Holiday home and investment property sales drove the boom
The sell-off was triggered by worries of rising bad debts and speculation that one large company had been buying its own properties to keep prices high.
Spain is one of the main destinations for Britons looking to move abroad or buy a holiday home as an investment.
Analysts warned that a crash could spread to the wider Spanish economy
Spain's economy has been growing strongly in recent years - the government recently raised its forecast for this year to 3.5% - driven mainly by expansion in the construction industry.
Coupled to this has been strong demand for housing helped by the low interest rates that have also underpinned consumer spending and allowed households to take on increasingly large amounts of debt.
However, in recent months cracks have started to appear and mortgage demand has slowed as homeownership levels topped 85%.
On top of that, households now have some of the highest debt levels in the eurozone, much of which is based on variable lending rates leaving consumers open to sudden increases in borrowing costs.
The worry is that should the suspected property bubble burst, and some analysts estimate that house prices are overvalued by 30%, then many other industries such as banking and retail would also suffer.
Spain's government and construction industry figures tried to calm fears on Wednesday, stating that the fundamentals of the property market remained solid.
Economy Minister Pedro Solbes said that the country was not in a "worrying situation".
He argued that the outlook for household earnings, and as a result their debt repayments, was steady because there "are good prospects for employment".
The chairman of Astroc, the Spanish property firm at the heart of the recent market wobbles, has also said that the fears are unfounded.
Analysts are asking how high the building industry can go
There had been reports that Enrique Banuelos, the chairman and majority shareholder of Astroc, had bought properties from the company and rumours that a large shareholder had sold out.
However, Mr Banuelos said that there was no "determining reason" for the sell off that has wiped more than 60% off the value of the company in the past six days.
Analysts warned that while the current fears of a crash may be over amplified, the Spanish property boom that had provided strong returns for the past eight years was probably over.
"The country is over-housed, households are over-indebted and the construction industry continues to churn out houses," said Lombard Street analysts in a note to clients.

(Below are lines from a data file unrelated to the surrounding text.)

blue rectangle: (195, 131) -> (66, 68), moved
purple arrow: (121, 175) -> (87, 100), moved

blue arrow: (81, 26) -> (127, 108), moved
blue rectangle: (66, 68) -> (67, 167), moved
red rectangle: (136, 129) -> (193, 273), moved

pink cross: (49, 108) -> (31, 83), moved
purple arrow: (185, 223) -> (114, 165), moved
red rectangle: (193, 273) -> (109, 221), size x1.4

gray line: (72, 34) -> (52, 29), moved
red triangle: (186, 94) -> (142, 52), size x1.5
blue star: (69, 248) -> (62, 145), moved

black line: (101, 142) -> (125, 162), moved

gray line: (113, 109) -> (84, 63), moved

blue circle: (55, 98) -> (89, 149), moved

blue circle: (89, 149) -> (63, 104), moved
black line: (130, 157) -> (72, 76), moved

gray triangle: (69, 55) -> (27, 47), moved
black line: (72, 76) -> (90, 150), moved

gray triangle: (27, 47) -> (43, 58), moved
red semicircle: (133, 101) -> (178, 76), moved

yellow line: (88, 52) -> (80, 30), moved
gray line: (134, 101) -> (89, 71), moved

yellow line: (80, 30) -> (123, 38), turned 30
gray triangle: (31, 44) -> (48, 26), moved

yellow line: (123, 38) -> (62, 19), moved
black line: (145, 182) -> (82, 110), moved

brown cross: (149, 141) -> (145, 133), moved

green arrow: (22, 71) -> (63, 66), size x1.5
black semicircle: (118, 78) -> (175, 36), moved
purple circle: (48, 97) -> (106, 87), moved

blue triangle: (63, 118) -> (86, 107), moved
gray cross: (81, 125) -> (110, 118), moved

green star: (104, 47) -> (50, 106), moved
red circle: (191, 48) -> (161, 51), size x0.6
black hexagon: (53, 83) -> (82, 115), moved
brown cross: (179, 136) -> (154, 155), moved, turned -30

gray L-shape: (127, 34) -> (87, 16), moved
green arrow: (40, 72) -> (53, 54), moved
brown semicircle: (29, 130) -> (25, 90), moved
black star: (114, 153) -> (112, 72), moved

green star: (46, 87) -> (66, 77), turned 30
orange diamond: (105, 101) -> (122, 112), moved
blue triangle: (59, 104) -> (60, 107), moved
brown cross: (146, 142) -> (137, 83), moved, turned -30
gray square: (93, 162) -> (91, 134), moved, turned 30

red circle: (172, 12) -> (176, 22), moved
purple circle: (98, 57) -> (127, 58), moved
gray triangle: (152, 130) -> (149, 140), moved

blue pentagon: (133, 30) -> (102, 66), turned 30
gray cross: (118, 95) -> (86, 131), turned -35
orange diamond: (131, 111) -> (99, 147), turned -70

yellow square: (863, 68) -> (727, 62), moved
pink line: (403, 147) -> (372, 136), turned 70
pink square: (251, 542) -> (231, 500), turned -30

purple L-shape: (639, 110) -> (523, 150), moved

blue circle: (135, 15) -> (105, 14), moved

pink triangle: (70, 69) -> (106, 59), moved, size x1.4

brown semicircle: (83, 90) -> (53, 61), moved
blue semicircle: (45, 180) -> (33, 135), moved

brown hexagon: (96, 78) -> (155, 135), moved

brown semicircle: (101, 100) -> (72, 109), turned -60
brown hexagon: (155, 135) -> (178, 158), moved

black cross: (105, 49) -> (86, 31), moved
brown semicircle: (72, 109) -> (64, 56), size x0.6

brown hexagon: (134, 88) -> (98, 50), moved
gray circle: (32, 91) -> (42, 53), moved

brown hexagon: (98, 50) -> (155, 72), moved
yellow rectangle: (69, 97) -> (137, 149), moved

According to Lombard Street, the biggest problem facing the market was over-supply of housing. Industry estimates show that more than 800,000 new homes were built in Spain last year, four times the number in the UK.
"That is not good news for UK investors in Spain," said Diana Choyleva of Lombard Street.
"We have had over-investment on a gigantic scale and it has already started a slowdown in house price growth," she explained.
"We will definitely see house price growth stop and falls in nominal prices are likely in Spain over the next 12 to 18 months."